# Instructions to follow:
Search the records for "zijn". Copy every line where it appears.

-------- Study material

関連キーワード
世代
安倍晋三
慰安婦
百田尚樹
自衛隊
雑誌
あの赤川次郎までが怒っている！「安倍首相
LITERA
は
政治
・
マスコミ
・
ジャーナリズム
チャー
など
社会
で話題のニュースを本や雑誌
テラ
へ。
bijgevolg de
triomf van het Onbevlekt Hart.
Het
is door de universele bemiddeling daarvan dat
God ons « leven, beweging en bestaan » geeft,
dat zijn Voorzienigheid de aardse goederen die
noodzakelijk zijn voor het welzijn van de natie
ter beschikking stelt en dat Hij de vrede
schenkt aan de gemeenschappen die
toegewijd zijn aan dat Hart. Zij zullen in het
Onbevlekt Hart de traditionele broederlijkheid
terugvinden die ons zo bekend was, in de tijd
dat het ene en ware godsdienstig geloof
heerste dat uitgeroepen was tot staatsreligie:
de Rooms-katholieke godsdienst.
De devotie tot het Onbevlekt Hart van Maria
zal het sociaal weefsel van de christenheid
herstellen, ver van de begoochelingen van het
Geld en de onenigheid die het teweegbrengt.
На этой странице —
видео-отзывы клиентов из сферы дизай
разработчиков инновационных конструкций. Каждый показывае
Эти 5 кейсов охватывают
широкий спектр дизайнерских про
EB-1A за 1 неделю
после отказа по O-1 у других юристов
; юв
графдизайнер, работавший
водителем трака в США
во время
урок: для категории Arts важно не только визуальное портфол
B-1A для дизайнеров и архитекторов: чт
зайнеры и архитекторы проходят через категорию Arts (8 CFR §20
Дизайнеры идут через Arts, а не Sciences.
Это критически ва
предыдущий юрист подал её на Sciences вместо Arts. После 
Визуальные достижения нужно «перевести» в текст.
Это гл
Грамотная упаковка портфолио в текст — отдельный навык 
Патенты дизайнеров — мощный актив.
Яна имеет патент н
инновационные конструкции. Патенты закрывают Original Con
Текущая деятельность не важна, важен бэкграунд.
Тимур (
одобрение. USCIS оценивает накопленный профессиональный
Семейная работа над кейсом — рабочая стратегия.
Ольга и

----------------

# Solved problem:
dat zijn Voorzienigheid de aardse goederen die
noodzakelijk zijn voor het welzijn van de natie
toegewijd zijn aan dat Hart. Zij zullen in het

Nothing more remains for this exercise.